Maybe we need to differ from the JSON schema specification by not allowing an empty or true schema that validates everything? What would be the point of allowing such a schema? In that case, the user should just turn Schemaverse off.

rnowling-memphis avatar May 10 '23 09:05 rnowling-memphis

Adding @idanasulinmemphis and @avrhamNeeman . That's definitely not the desired behaviour

yanivbh1 avatar May 10 '23 10:05 yanivbh1

@rnowling-memphis, thanks for the clarification! We got the issue - every JSON structure will pass, even if not a JSON schema structure. We need to change the validation logic, which will only pass the validation if it's JSON schema structure.

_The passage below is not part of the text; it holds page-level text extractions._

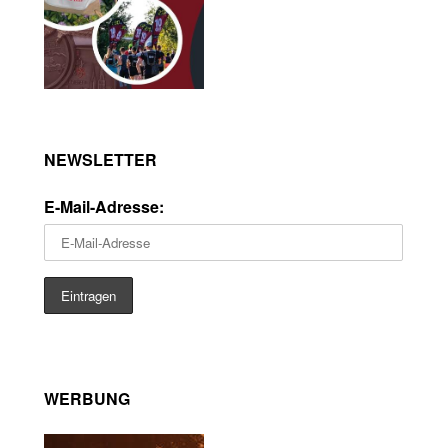
NEWSLETTER
E-Mail-Adresse:
WERBUNG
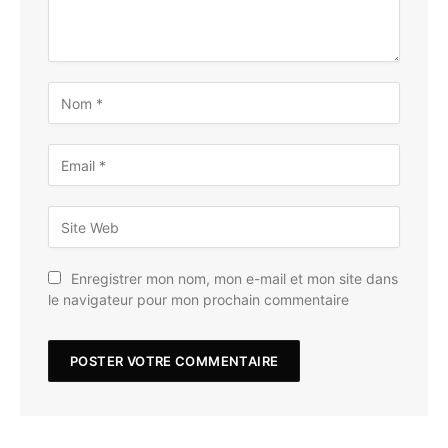
Enregistrer mon nom, mon e-mail et mon site dans
le navigateur pour mon prochain commentaire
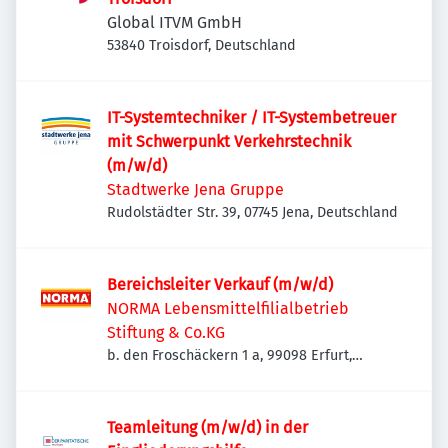
Global ITVM GmbH
53840 Troisdorf, Deutschland
IT-Systemtechniker / IT-Systembetreuer
mit Schwerpunkt Verkehrstechnik
(m/w/d)
Stadtwerke Jena Gruppe
Rudolstädter Str. 39, 07745 Jena, Deutschland
Bereichsleiter Verkauf (m/w/d)
NORMA Lebensmittelfilialbetrieb
Stiftung & Co.KG
b. den Froschäckern 1 a, 99098 Erfurt,
Deutschland
Teamleitung (m/w/d) in der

avrhamNeeman avatar May 10 '23 11:05 avrhamNeeman

Thanks for your attention @rnowling-memphis. Json object is valid in json schema terms. so if I create schema for example: {"test":"test"} - this is a valid json schema but this schema does not have validation rules or constraints so each message can pass and you will not get errors. If you create json schema in this structure for example: { "$schema": "http://json-schema.org/draft-04/schema#", "type": "object", "properties": { "test": { "type": "string" } }, "required": ["test"] }

You will get errors according to the constraints of schema.

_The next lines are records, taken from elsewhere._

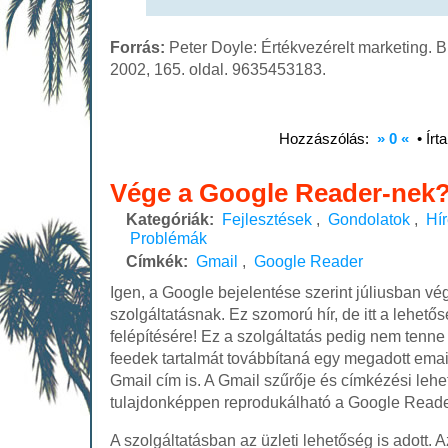
Forrás:
Peter Doyle: Értékvezérelt marketing.
2002, 165. oldal. 9635453183.
Hozzászólás:
» 0 «
• Írt
Vége a Google Reader-nek
Kategóriák:
Fejlesztések
,
Gondolatok
,
Hí
Problémák
Címkék:
Gmail
,
Google Reader
Igen, a Google bejelentése szerint júliusban v
szolgáltatásnak. Ez szomorú hír, de itt a lehetős
felépítésére! Ez a szolgáltatás pedig nem tenne
feedek tartalmát továbbítaná egy megadott email
Gmail cím is. A Gmail szűrője és címkézési leh
tulajdonképpen reprodukálható a Google Reade
A szolgáltatásban az üzleti lehetőség is adott. 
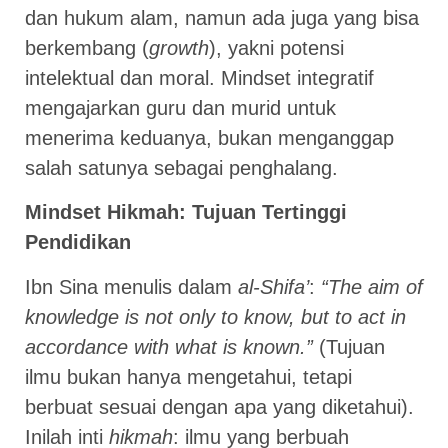
dan hukum alam, namun ada juga yang bisa
berkembang (
growth
), yakni potensi
intelektual dan moral. Mindset integratif
mengajarkan guru dan murid untuk
menerima keduanya, bukan menganggap
salah satunya sebagai penghalang.
Mindset Hikmah: Tujuan Tertinggi
Pendidikan
Ibn Sina menulis dalam
al-Shifa’
:
“The aim of
knowledge is not only to know, but to act in
accordance with what is known.”
(Tujuan
ilmu bukan hanya mengetahui, tetapi
berbuat sesuai dengan apa yang diketahui).
Inilah inti
hikmah
: ilmu yang berbuah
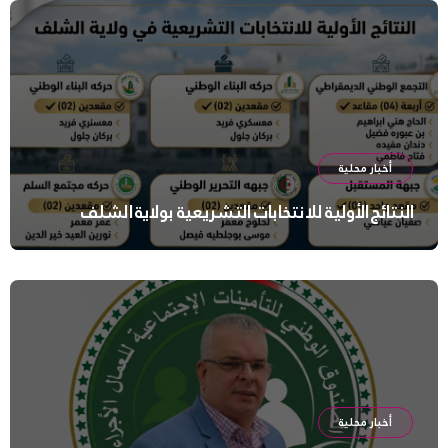
أخبار محلية
النتائج الأولية للانتخابات التشريعية بولاية الشلف
أخبار محلية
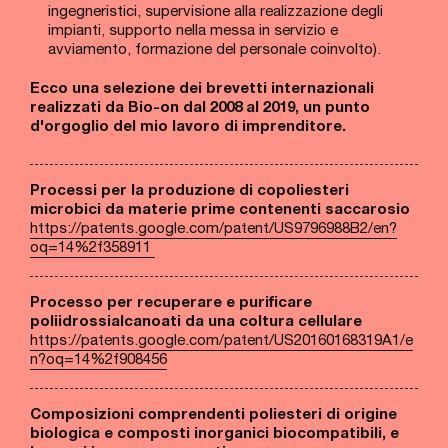
ingegneristici, supervisione alla realizzazione degli
impianti, supporto nella messa in servizio e
avviamento, formazione del personale coinvolto).
Ecco una selezione dei brevetti internazionali
realizzati da Bio-on dal 2008 al 2019, un punto
d'orgoglio del mio lavoro di imprenditore.
Processi per la produzione di copoliesteri
microbici da materie prime contenenti saccarosio
https://patents.google.com/patent/US9796988B2/en?
oq=14%2f358911
Processo per recuperare e purificare
poliidrossialcanoati da una coltura cellulare
https://patents.google.com/patent/US20160168319A1/e
n?oq=14%2f908456
Composizioni comprendenti poliesteri di origine
biologica e composti inorganici biocompatibili, e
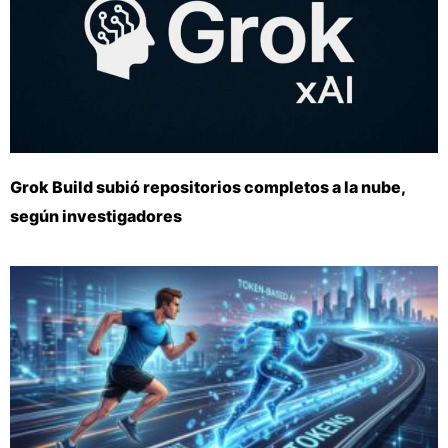
Grok Build subió repositorios completos a la nube,
según investigadores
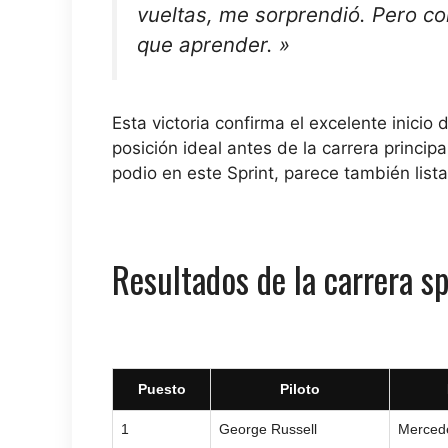
vueltas, me sorprendió. Pero c
que aprender. »
Esta victoria confirma el excelente inici
posición ideal antes de la carrera princip
podio en este Sprint, parece también lista 
Resultados de la carrera s
Puesto
Piloto
1
George Russell
Merced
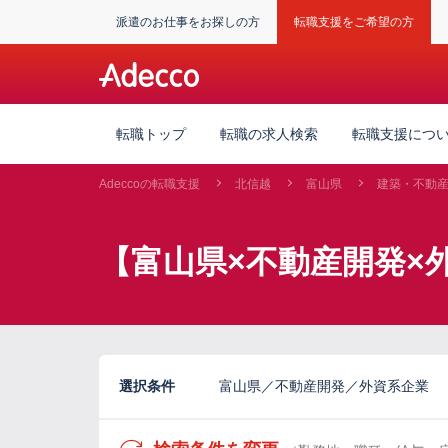
派遣のお仕事をお探しの方
転職支援をご希望の方
転職トップ
転職の求人検索
転職支援につ
Adeccoの転職支援
北信越
富山県
建築・不動
【富山県×不動産開発×
選択条件
富山県／不動産開発／外資系企業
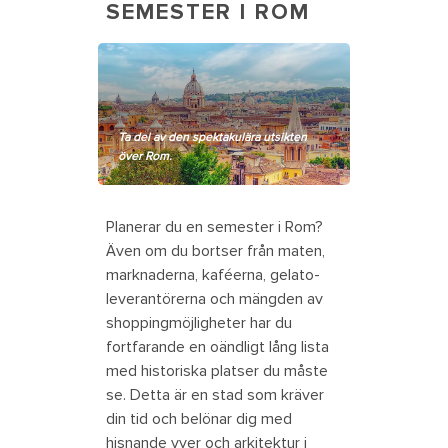
SEMESTER I ROM
Ta del av den spektakulära utsikten
över Rom.
Planerar du en semester i Rom?
Även om du bortser från maten,
marknaderna, kaféerna, gelato-
leverantörerna och mängden av
shoppingmöjligheter har du
fortfarande en oändligt lång lista
med historiska platser du måste
se. Detta är en stad som kräver
din tid och belönar dig med
hisnande vyer och arkitektur i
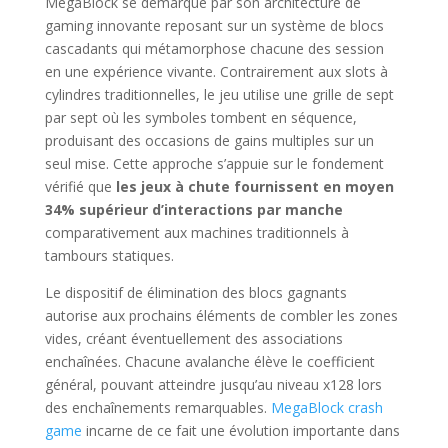
MegaBlock se démarque par son architecture de
gaming innovante reposant sur un système de blocs
cascadants qui métamorphose chacune des session
en une expérience vivante. Contrairement aux slots à
cylindres traditionnelles, le jeu utilise une grille de sept
par sept où les symboles tombent en séquence,
produisant des occasions de gains multiples sur un
seul mise. Cette approche s’appuie sur le fondement
vérifié que
les jeux à chute fournissent en moyen
34% supérieur d’interactions par manche
comparativement aux machines traditionnels à
tambours statiques.
Le dispositif de élimination des blocs gagnants
autorise aux prochains éléments de combler les zones
vides, créant éventuellement des associations
enchaînées. Chacune avalanche élève le coefficient
général, pouvant atteindre jusqu’au niveau x128 lors
des enchaînements remarquables.
MegaBlock crash
game
incarne de ce fait une évolution importante dans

shohamroditimemphis avatar May 10 '23 14:05 shohamroditimemphis

@shohamroditimemphis I agree. I just don't think that's a great user experience. I think it should only accept a subset of valid schemas -- those that will actually do filtering. But it may be too difficult to accomplish.

rnowling-memphis avatar May 10 '23 14:05 rnowling-memphis

I definitely agree with you @rnowling-memphis. We will do our best to make this fixed.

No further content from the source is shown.